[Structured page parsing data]
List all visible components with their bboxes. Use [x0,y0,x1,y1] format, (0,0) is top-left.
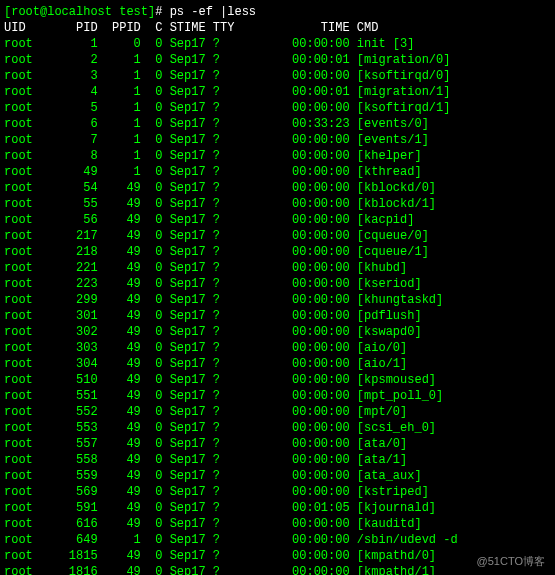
ps-row: root 8 1 0 Sep17 ? 00:00:00 [khelper] [4,148,551,164]
ps-row: root 6 1 0 Sep17 ? 00:33:23 [events/0] [4,116,551,132]
ps-row: root 4 1 0 Sep17 ? 00:00:01 [migration/1… [4,84,551,100]
ps-row: root 2 1 0 Sep17 ? 00:00:01 [migration/0… [4,52,551,68]
ps-row: root 559 49 0 Sep17 ? 00:00:00 [ata_aux] [4,468,551,484]
ps-row: root 303 49 0 Sep17 ? 00:00:00 [aio/0] [4,340,551,356]
ps-row: root 5 1 0 Sep17 ? 00:00:00 [ksoftirqd/1… [4,100,551,116]
ps-row: root 217 49 0 Sep17 ? 00:00:00 [cqueue/0… [4,228,551,244]
ps-row: root 551 49 0 Sep17 ? 00:00:00 [mpt_poll… [4,388,551,404]
ps-row: root 223 49 0 Sep17 ? 00:00:00 [kseriod] [4,276,551,292]
ps-row: root 569 49 0 Sep17 ? 00:00:00 [kstriped… [4,484,551,500]
ps-row: root 510 49 0 Sep17 ? 00:00:00 [kpsmouse… [4,372,551,388]
ps-row: root 49 1 0 Sep17 ? 00:00:00 [kthread] [4,164,551,180]
ps-row: root 299 49 0 Sep17 ? 00:00:00 [khungtas… [4,292,551,308]
watermark: @51CTO博客 [477,554,545,569]
ps-row: root 54 49 0 Sep17 ? 00:00:00 [kblockd/0… [4,180,551,196]
ps-row: root 616 49 0 Sep17 ? 00:00:00 [kauditd] [4,516,551,532]
ps-row: root 56 49 0 Sep17 ? 00:00:00 [kacpid] [4,212,551,228]
ps-row: root 591 49 0 Sep17 ? 00:01:05 [kjournal… [4,500,551,516]
ps-row: root 55 49 0 Sep17 ? 00:00:00 [kblockd/1… [4,196,551,212]
ps-row: root 304 49 0 Sep17 ? 00:00:00 [aio/1] [4,356,551,372]
ps-row: root 1815 49 0 Sep17 ? 00:00:00 [kmpathd… [4,548,551,564]
ps-row: root 1 0 0 Sep17 ? 00:00:00 init [3] [4,36,551,52]
ps-row: root 558 49 0 Sep17 ? 00:00:00 [ata/1] [4,452,551,468]
shell-prompt: [root@localhost test]# ps -ef |less [4,4,551,20]
ps-row: root 1816 49 0 Sep17 ? 00:00:00 [kmpathd… [4,564,551,575]
prompt-command: ps -ef |less [170,5,256,19]
prompt-user-host: [root@localhost test] [4,5,155,19]
ps-row: root 221 49 0 Sep17 ? 00:00:00 [khubd] [4,260,551,276]
ps-row: root 302 49 0 Sep17 ? 00:00:00 [kswapd0] [4,324,551,340]
ps-row: root 553 49 0 Sep17 ? 00:00:00 [scsi_eh_… [4,420,551,436]
ps-rows-container: root 1 0 0 Sep17 ? 00:00:00 init [3]root… [4,36,551,575]
ps-row: root 3 1 0 Sep17 ? 00:00:00 [ksoftirqd/0… [4,68,551,84]
ps-row: root 301 49 0 Sep17 ? 00:00:00 [pdflush] [4,308,551,324]
ps-row: root 7 1 0 Sep17 ? 00:00:00 [events/1] [4,132,551,148]
ps-row: root 557 49 0 Sep17 ? 00:00:00 [ata/0] [4,436,551,452]
ps-row: root 649 1 0 Sep17 ? 00:00:00 /sbin/udev… [4,532,551,548]
ps-row: root 552 49 0 Sep17 ? 00:00:00 [mpt/0] [4,404,551,420]
ps-row: root 218 49 0 Sep17 ? 00:00:00 [cqueue/1… [4,244,551,260]
ps-header-row: UID PID PPID C STIME TTY TIME CMD [4,20,551,36]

→ BRIEF:
Report how many lines in the data include the word "events". Nothing else is needed.

→ TASK ANSWER:
2